From 2f9a965165111d913588ba67d82da8706ce3cfd5 Mon Sep 17 00:00:00 2001
From: "Kumar, Arisha" <arisha.kumar@intel.com>
Date: Thu, 4 Jun 2026 14:12:29 -0700
Subject: [PATCH 2/3] Remove ShapeSubgraphFolder, keep additive dim_param
 behind flag, wire JS option

---
 js/web/lib/wasm/session-options.ts            |   5 +
 .../providers/webnn/builders/model_builder.cc |  16 +-
 .../providers/webnn/builders/model_builder.h  |   2 -
 .../webnn/builders/shape_subgraph_folder.cc   | 568 ------------------
 .../webnn/builders/shape_subgraph_folder.h    |  85 ---
 .../webnn/webnn_execution_provider.cc         |  24 +-
 .../webnn/webnn_execution_provider.h          |   5 +-
 .../providers/webnn/webnn_provider_factory.cc |  21 +-
 8 files changed, 38 insertions(+), 688 deletions(-)

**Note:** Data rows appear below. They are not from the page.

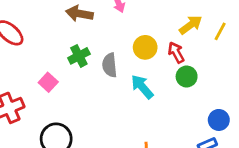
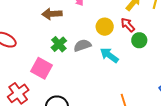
gray semicircle: (110, 65) -> (82, 45), turned 90
pink square: (48, 82) -> (41, 68), size x1.5

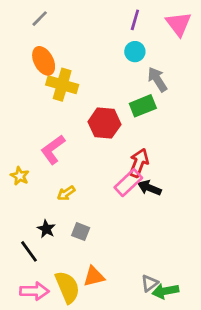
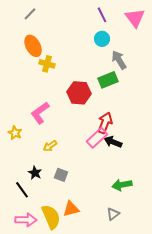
purple line: (135, 20) -> (102, 15), turned -42
yellow cross: (62, 85) -> (47, 64), size x0.7
green arrow: (165, 291) -> (122, 185), moved

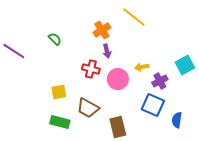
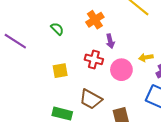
orange cross: (102, 30) -> (95, 20), moved
yellow square: (59, 92) -> (60, 71), moved

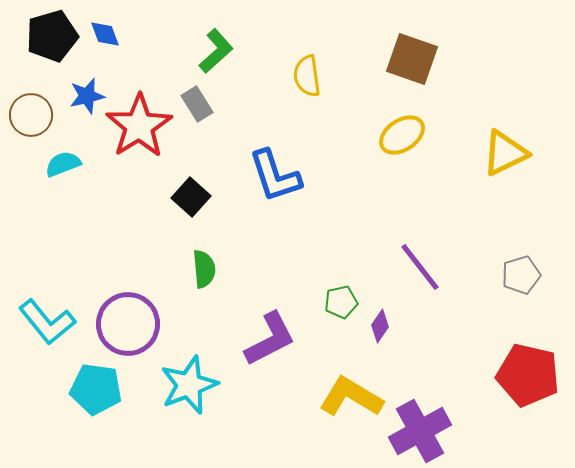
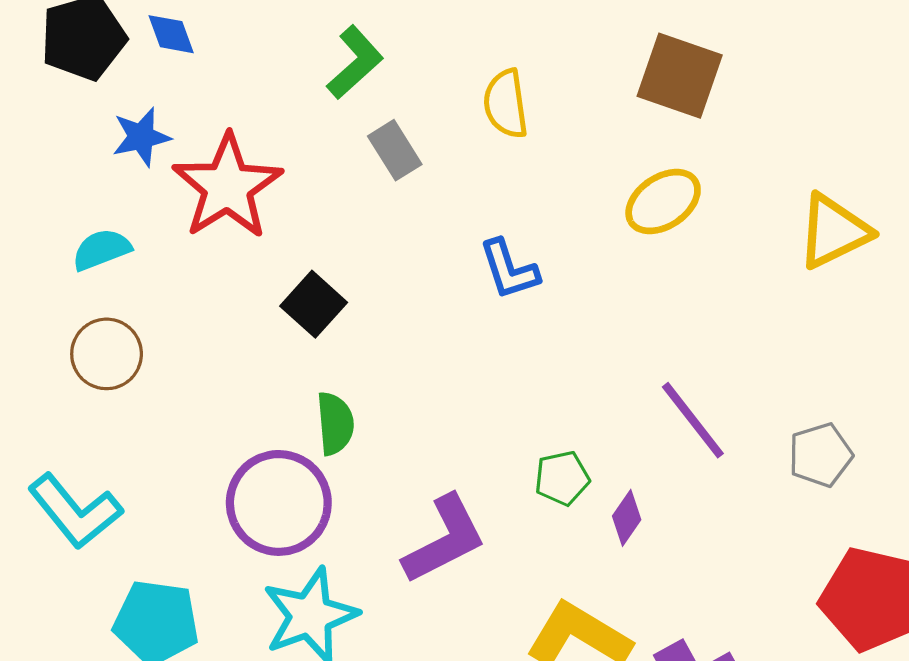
gray rectangle: (197, 104) -> (395, 150), moved
brown circle: (31, 115) -> (107, 354), moved
blue L-shape: (275, 176) -> (509, 269), moved, size x0.7
gray pentagon: (521, 275) -> (820, 455), moved
purple circle: (128, 324) -> (279, 503), moved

 delete mode 100644 onnxruntime/core/providers/webnn/builders/shape_subgraph_folder.cc
 delete mode 100644 onnxruntime/core/providers/webnn/builders/shape_subgraph_folder.h

diff --git a/js/web/lib/wasm/session-options.ts b/js/web/lib/wasm/session-options.ts
index 6f83234534f26..c026602f73d33 100644
--- a/js/web/lib/wasm/session-options.ts
+++ b/js/web/lib/wasm/session-options.ts
@@ -139,6 +139,11 @@ const setExecutionProviders = async (
           if (enableCausalLM) {
             appendEpOption(epOptions, 'enableCausalLM', 'true', allocs);
           }
+          // enableAdditiveDimParam: parse symbolic dim expressions like "a + b" in output shapes.

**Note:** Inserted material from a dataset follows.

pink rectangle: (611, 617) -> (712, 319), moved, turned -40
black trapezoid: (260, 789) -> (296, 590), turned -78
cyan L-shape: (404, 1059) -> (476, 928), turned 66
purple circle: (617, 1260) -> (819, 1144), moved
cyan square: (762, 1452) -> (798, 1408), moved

+          const enableAdditiveDimParam = (webnnOptions as any)?.enableAdditiveDimParam;
+          if (enableAdditiveDimParam) {
+            appendEpOption(epOptions, 'webnn_enable_additive_dim_param', 'true', allocs);
+          }
         }
         break;
       case 'webgpu':
diff --git a/onnxruntime/core/providers/webnn/builders/model_builder.cc b/onnxruntime/core/providers/webnn/builders/model_builder.cc
index 37af542dbbdd0..c36d022074d24 100644
--- a/onnxruntime/core/providers/webnn/builders/model_builder.cc
+++ b/onnxruntime/core/providers/webnn/builders/model_builder.cc
@@ -42,13 +42,6 @@ ModelBuilder::ModelBuilder(const GraphViewer& graph_viewer, const logging::Logge
 }
 
 Status ModelBuilder::Initialize() {
-  // Run shape subgraph folding FIRST, before PreprocessInitializers.

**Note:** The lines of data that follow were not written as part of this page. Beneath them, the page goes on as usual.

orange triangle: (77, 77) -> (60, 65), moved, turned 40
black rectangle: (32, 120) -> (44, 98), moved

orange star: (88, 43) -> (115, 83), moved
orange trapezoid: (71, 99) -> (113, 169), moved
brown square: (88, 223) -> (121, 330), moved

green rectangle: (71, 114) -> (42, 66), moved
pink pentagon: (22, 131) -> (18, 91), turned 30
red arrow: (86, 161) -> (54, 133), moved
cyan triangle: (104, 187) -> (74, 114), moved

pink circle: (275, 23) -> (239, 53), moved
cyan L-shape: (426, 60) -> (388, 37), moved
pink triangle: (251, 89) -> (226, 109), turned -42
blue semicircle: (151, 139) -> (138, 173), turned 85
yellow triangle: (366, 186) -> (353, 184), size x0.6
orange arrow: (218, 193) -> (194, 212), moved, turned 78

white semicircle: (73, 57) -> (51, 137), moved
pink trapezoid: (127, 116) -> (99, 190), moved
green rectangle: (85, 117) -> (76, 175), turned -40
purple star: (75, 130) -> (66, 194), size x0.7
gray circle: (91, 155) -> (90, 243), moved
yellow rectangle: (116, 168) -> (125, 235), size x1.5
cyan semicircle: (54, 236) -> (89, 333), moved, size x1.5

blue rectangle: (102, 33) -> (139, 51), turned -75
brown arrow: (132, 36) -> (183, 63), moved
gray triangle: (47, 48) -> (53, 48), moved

-  // This pre-evaluates shape subgraphs (Where/Equal/Range/ConstantOfShape chains)
-  // so that Reshape/Expand/etc. see constant shapes instead of dynamic subgraphs.
-  // Must run before PreprocessInitializers because AddInitializersToSkip checks IsFoldedShape().
-  shape_folder_ = std::make_unique<ShapeSubgraphFolder>(graph_viewer_, free_dimension_bounds_, logger_);
-  ORT_RETURN_IF_ERROR(shape_folder_->Run());
-
   PreprocessInitializers();
   ORT_RETURN_IF_ERROR(RegisterInitializers());
   ORT_RETURN_IF_ERROR(RegisterModelInputs());
@@ -522,15 +515,18 @@ const ModelBuilder::DimProvenance* ModelBuilder::GetDimProvenance(const std::str
 }
 
 bool ModelBuilder::IsFoldedShape(const std::string& name) const {
-  return shape_folder_ && shape_folder_->IsFoldedShape(name);
+  ORT_UNUSED_PARAMETER(name);
+  return false;
 }
 
 const std::vector<int64_t>* ModelBuilder::GetFoldedShape(const std::string& name) const {
-  return shape_folder_ ? shape_folder_->GetFoldedShape(name) : nullptr;
+  ORT_UNUSED_PARAMETER(name);
+  return nullptr;
 }
 
 bool ModelBuilder::IsFoldedNode(NodeIndex node_index) const {
-  return shape_folder_ && shape_folder_->IsFoldedNode(node_index);
+  ORT_UNUSED_PARAMETER(node_index);
+  return false;
 }
 
 }  // namespace webnn
diff --git a/onnxruntime/core/providers/webnn/builders/model_builder.h b/onnxruntime/core/providers/webnn/builders/model_builder.h
index c2b68f18ea33e..4fd812bda5126 100644
--- a/onnxruntime/core/providers/webnn/builders/model_builder.h
+++ b/onnxruntime/core/providers/webnn/builders/model_builder.h
@@ -8,7 +8,6 @@
 #include <core/graph/graph_viewer.h>
 
 #include "model.h"
-#include "shape_subgraph_folder.h"
 #include "core/framework/execution_provider.h"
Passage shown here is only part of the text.